Extracted records below:

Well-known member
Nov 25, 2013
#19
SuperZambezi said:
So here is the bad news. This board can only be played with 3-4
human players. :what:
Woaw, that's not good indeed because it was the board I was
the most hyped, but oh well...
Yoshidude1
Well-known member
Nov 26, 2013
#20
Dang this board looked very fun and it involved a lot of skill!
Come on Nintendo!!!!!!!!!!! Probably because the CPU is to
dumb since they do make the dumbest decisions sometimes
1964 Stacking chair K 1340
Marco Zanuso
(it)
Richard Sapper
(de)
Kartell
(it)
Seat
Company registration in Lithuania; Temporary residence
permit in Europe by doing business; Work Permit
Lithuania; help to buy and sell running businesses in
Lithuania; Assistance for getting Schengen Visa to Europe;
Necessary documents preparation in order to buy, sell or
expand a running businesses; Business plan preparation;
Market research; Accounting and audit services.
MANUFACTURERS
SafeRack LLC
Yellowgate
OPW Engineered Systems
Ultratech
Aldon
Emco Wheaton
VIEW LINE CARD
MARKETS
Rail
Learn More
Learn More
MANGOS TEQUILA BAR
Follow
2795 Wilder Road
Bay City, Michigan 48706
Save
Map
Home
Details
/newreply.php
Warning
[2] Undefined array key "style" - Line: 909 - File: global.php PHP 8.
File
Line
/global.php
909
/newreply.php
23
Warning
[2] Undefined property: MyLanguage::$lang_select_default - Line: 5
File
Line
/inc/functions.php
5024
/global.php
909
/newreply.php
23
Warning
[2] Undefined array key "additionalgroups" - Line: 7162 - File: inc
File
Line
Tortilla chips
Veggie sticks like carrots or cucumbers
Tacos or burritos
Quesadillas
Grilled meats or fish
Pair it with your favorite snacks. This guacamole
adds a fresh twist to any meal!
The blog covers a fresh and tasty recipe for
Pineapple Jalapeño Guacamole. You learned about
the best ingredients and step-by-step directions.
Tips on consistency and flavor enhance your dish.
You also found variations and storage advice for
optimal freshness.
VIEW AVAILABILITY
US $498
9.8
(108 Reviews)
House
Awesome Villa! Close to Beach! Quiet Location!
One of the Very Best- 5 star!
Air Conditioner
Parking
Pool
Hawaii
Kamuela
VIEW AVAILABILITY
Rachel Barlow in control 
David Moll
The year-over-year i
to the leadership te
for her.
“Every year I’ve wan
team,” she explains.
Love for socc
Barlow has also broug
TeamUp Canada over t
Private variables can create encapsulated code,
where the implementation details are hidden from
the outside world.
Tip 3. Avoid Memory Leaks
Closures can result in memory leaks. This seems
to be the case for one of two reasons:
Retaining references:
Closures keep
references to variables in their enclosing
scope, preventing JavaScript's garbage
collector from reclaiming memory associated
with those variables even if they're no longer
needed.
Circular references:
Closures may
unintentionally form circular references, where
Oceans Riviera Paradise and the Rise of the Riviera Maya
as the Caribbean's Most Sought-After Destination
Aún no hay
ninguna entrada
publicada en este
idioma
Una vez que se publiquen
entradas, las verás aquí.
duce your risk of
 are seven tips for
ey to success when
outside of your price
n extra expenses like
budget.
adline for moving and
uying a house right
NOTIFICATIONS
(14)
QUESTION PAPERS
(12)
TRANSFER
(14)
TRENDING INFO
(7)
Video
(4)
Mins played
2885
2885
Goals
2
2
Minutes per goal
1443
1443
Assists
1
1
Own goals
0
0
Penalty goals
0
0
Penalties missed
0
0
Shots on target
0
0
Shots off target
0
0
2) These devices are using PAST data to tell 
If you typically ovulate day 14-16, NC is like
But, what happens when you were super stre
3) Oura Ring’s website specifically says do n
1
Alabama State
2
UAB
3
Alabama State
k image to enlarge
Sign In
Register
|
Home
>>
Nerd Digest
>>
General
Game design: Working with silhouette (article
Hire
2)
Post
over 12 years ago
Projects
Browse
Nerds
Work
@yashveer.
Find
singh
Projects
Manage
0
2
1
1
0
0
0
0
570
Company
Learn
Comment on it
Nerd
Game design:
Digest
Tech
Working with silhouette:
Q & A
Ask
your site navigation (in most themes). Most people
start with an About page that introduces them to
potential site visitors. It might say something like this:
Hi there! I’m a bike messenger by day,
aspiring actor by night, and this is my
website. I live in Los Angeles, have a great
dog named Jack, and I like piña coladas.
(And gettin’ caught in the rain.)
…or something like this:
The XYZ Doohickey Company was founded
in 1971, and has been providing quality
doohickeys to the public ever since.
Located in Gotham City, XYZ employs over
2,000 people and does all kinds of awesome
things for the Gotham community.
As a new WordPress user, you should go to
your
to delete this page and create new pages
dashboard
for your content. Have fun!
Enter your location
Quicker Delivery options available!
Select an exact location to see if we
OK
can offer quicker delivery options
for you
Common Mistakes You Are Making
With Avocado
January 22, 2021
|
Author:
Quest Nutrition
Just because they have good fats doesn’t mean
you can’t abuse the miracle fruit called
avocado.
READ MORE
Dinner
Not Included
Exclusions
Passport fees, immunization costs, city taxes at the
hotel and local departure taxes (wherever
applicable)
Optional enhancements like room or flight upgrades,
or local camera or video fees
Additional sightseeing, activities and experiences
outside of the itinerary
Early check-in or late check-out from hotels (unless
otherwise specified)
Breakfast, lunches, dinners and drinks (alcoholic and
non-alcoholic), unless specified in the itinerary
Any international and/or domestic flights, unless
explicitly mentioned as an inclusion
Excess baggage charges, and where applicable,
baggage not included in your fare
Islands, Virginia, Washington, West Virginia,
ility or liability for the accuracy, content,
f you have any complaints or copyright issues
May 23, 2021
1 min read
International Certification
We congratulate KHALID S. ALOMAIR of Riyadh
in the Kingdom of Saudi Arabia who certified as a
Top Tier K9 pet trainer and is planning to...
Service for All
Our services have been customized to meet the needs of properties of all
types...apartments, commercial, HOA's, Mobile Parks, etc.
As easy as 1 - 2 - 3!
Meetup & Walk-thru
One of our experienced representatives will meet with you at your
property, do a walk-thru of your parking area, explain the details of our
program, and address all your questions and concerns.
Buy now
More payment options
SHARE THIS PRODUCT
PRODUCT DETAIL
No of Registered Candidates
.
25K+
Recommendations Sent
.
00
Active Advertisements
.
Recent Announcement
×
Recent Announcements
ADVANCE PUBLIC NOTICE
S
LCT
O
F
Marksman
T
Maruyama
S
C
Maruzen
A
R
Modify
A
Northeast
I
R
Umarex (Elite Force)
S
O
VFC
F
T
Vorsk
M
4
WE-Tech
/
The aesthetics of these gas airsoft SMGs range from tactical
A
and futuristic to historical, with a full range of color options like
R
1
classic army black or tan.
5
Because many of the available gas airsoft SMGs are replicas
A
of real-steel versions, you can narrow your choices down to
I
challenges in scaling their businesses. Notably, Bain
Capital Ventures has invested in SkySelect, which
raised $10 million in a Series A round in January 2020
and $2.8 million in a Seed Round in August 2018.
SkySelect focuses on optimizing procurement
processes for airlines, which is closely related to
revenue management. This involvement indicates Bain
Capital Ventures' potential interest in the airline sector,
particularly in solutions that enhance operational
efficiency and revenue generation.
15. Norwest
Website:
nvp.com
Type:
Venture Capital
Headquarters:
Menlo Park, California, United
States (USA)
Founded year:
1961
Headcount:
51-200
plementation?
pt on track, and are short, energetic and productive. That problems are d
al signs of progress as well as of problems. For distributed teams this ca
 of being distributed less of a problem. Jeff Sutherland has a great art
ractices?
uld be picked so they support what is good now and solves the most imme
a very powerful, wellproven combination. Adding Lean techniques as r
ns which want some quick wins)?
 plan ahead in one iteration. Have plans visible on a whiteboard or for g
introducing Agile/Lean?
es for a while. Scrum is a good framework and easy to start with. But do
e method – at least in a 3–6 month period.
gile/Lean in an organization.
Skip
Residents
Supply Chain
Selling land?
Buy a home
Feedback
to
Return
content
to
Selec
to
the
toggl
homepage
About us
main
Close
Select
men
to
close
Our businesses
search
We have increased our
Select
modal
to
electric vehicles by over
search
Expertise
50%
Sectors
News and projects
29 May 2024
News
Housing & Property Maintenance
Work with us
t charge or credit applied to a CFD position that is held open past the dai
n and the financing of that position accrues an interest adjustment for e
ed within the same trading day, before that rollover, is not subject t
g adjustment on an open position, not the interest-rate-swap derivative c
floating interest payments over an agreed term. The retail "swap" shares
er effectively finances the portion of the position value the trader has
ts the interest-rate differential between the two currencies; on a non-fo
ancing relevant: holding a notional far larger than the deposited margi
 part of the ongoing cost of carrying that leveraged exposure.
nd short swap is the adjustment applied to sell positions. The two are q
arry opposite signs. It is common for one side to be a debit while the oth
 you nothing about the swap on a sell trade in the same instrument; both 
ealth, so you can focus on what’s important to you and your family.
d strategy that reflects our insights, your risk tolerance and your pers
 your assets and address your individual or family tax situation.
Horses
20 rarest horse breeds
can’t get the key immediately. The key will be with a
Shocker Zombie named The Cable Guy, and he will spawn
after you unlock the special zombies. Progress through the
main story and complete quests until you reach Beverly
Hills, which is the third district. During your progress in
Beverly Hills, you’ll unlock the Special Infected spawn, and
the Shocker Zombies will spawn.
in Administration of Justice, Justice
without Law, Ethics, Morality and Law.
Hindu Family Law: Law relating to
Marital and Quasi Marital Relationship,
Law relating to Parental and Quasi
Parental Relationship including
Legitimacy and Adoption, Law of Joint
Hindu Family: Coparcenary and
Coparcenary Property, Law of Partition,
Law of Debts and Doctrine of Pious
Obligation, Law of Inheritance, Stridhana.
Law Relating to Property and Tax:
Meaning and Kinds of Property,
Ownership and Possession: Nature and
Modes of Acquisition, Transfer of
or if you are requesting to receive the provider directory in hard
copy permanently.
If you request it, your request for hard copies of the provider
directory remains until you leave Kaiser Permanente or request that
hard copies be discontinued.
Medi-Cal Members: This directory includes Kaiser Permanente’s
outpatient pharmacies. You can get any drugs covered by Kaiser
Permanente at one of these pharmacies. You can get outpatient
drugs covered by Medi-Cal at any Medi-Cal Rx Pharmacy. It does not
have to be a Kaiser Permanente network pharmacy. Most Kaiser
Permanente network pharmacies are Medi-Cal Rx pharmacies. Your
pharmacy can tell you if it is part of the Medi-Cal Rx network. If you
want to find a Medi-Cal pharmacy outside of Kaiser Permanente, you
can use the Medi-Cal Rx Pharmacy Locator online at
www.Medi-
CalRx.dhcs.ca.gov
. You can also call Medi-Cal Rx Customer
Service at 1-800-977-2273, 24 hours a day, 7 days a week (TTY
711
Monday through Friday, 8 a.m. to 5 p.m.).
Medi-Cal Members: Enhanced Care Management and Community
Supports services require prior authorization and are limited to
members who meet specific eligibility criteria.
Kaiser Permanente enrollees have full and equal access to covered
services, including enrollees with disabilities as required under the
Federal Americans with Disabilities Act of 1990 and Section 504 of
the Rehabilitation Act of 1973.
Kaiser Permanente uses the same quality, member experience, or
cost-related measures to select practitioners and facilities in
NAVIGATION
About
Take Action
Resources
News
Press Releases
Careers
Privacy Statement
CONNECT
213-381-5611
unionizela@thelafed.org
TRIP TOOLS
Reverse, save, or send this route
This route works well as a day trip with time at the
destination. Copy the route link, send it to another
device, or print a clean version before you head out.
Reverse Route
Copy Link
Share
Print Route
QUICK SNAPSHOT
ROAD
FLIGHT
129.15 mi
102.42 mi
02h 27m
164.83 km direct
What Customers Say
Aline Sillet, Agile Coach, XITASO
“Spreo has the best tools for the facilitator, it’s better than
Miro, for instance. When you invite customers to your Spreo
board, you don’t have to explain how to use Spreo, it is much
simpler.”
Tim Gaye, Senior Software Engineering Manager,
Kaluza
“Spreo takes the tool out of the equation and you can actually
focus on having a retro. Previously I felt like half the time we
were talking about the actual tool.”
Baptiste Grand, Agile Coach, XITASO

End of Extracted records.

[Work to be completed]:
Each line in the entries above, starting at the line with "TRENDING INFO" and ending at the line with "start with an", is to be printed exactly, and only those lines.

[Exercise result]:
TRENDING INFO
(7)
Video
(4)
Mins played
2885
2885
Goals
2
2
Minutes per goal
1443
1443
Assists
1
1
Own goals
0
0
Penalty goals
0
0
Penalties missed
0
0
Shots on target
0
0
Shots off target
0
0
2) These devices are using PAST data to tell 
If you typically ovulate day 14-16, NC is like
But, what happens when you were super stre
3) Oura Ring’s website specifically says do n
1
Alabama State
2
UAB
3
Alabama State
k image to enlarge
Sign In
Register
|
Home
>>
Nerd Digest
>>
General
Game design: Working with silhouette (article
Hire
2)
Post
over 12 years ago
Projects
Browse
Nerds
Work
@yashveer.
Find
singh
Projects
Manage
0
2
1
1
0
0
0
0
570
Company
Learn
Comment on it
Nerd
Game design:
Digest
Tech
Working with silhouette:
Q & A
Ask
your site navigation (in most themes). Most people
start with an About page that introduces them to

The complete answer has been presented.